Its hard to imagine how a person sleeps at night not knowing this information...or wondering how the child is doing. However, at this point, its highly suspicious that this woman won't agree to a DNA test for this child. Its a very simple, non-invasive test...there's really no reason not to consent. Its the child's right to know who her absentee father is.

Quote:
The judge won't likely cut the OP much slack if he is the dad, as he should've been paying c/s for years.
Regarding retroactive support...this case cite is interesting:
CanLII - 2011 ONCJ 599 (CanLII)
Quote:
3: LEGAL TEST

[7] The Supreme Court of Canada in D.B.S. v. S.R.G.; Laura Jean W. v. Tracy Alfred R.; Henry v. Henry; Hiemstra v. Hiemstra, 2006 SCC 37 (CanLII), [2006] 2 S.C.R. 231, 351 N.R. 201, 391 A.R. 297, 61 Alta. L.R. (4th) 1, 377 W.A.C. 297, [2006] 10 W.W.R. 379, 270 D.L.R. (4th) 297, 31 R.F.L. (6th) 1, [2006] S.C.J. No. 37, 2006 Cars­well­Alta 976, sets out factors to be considered in determining whether or not retroactive child support should be ordered:

1.
reasonable excuse for why support was not sought earlier;

2.
conduct of the payor parent;

3.
circumstances of the child; and

4.
hardship occasioned by a retroactive award.

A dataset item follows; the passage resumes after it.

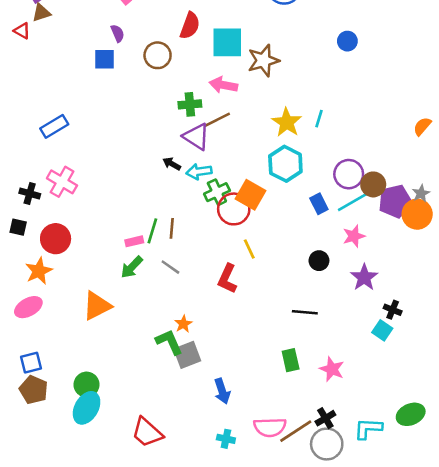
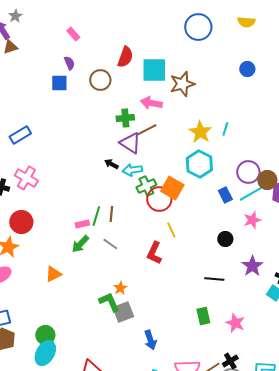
purple star: (364, 277) -> (252, 266), moved
orange triangle: (97, 306) -> (53, 274), size x0.7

[8] If it is determined that retroactive child support ought to be awarded, the next question is the amount of the award that included a determination of the date of retroactivity. The Supreme Court has adopted the date of effective notice as a general rule, up to three years in the past. An exception to this general rule can be the payor’s blameworthy conduct.
4: ANALYSIS

[9] I find there is no reasonable excuse for why support was not sought earlier. The applicant mother offers no explanation why she took no steps to locate the respondent for 10 years, other than to ask friends about his whereabouts.
[10] I find that the conduct of the respondent father is blameworthy. He knew he had a daughter and he gave her no financial support whatsoever until the court proceeding began when the child was 16 years old.
[11] Very little evidence was provided regarding the circumstances of the child.
[12] Very little evidence was provided regarding what hardship would result for the respondent father from a retroactive award, other than the respondent father’s submission that he has another child to support.
[13] Although the court provides that a support payor’s blameworthy conduct can be reason to go back farther than three years in the past, I find that in this case it is offset by the support recipient’s failure to make any real effort to locate the support payor and to seek child support. Thus, I am guided by the date of effective notice as the starting date for retroactive child support. The precise date of effective notice was not provided, just sometime in the fall of 2008. Thus, I will use 1 January 2009 as the starting date.
[14] The respondent father’s income in 2009 was $33,376 and thus he owes $309 per month for 2009 (12 months); his income in 2010 was $36,604 and thus he owes $338 per month for 2010 (12 months) and for five months in 2011 until the ongoing child support commenced on 1 June 2011. The total of retroactive child support owed is $9,454.

Last edited by Pursuinghappiness; 12-04-2014 at 06:32 PM.